Suara.com - Menteri Hukum dan HAM Yasonna H. Laoly tidak mempersoalakan desakan sejumlah pihak yang meminta dirinya untuk mundur sebagai menteri. Permintaan mundur Yasonna menyusul pelesiran narapidana kasus korupsi e-KTP Setya Novanto.
Yasonna menganggap desakan mundur dari jabatan Menkumah sebagai kritik terhadap dirinya.
"Ya itu biasalah, kritik itu biasa," ujar Yasonna di Graha Pengayoman, Kemenkumham, Jakarta Selatan, Selasa (18/7/2019).

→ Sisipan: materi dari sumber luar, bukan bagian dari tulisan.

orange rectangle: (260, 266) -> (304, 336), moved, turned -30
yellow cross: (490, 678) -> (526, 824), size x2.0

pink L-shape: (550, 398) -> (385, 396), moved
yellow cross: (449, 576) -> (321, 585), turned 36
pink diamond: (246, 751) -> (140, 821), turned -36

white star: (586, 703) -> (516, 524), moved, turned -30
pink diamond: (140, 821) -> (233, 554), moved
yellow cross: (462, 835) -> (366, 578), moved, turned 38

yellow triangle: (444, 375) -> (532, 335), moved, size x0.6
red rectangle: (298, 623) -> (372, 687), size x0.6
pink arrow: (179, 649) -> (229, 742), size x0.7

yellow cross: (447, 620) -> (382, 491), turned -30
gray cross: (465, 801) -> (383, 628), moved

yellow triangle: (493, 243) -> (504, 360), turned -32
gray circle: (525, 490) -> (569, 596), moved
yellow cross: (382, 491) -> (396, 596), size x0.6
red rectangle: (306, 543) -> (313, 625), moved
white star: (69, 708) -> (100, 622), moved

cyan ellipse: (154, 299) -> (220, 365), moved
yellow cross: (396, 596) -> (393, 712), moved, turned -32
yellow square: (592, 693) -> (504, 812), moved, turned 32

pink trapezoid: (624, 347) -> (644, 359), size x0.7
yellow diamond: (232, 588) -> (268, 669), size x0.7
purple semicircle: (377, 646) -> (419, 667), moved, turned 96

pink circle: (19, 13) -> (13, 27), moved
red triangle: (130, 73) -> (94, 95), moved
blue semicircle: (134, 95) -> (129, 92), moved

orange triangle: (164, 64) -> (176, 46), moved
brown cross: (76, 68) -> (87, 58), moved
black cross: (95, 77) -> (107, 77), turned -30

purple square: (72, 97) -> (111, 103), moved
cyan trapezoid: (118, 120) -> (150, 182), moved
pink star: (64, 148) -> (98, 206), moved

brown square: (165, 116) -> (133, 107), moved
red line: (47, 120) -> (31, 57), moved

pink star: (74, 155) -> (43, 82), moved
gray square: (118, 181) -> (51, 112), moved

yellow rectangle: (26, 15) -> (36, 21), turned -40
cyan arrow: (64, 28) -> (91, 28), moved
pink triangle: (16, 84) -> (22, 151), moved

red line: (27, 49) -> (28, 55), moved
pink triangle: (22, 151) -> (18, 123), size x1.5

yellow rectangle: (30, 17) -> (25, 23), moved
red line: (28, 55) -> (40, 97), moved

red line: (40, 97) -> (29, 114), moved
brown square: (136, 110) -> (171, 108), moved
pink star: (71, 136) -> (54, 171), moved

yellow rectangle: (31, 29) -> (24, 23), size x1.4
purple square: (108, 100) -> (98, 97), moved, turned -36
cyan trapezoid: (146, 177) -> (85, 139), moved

Politikus PDI Perjuangan itu kemudian membagakan capaian Kemenkumham selama kepemimpinannya. Salah satnya terkait capaian opini wajar tanpa pengecualian (WTP) dalam penerimaan laporan hasil pemeriksaan (LHP) atas laporan keuangan 2018 dari Badan Pemeriksa Keuangan (BPK).
Baca Juga: Didesak Mundur, Menkumham Akui Anak Buahnya Lalai Jaga Setya Novanto
"Kalau soal kritik enggak apa-apa. Tapi kita punya prestasi-prestasi banyak, WTP akan terus, kan kita punya 1.100 satuan kerja, UPT-nya 900, pegawai 60 ribu. Ini lumayan lah," kata Yasonna.
Diketahui, Lembaga Bantuan Hukum (LBH) Jakarta mendesak Menkumham Yasonna Laoly mundur dari jabatan usai terpidana kasus korupsi e-KTP Setya Novanto kepergok tengah pelesiran di kawasan Padalarang, Kabupaten Bandung Barat beberapa waktu lalu.
Menanggapi desakan tersebut, Yasonna tidak ambil pusing. Meski begitu, ia juga merasa kalau hal tersebut terjadi karena ada kelalaian yang dilakukan anak buahnya.
Yasonna mengatakan siapa saja memiliki hak untuk mendesak seorang menteri mundur dari jabatannya. Namun, di satu sisi, ia menjelaskan, kalau Setnov itu kabur dengan cara mengelabui petugas yang mendampinginya saat berobat di rumah sakit.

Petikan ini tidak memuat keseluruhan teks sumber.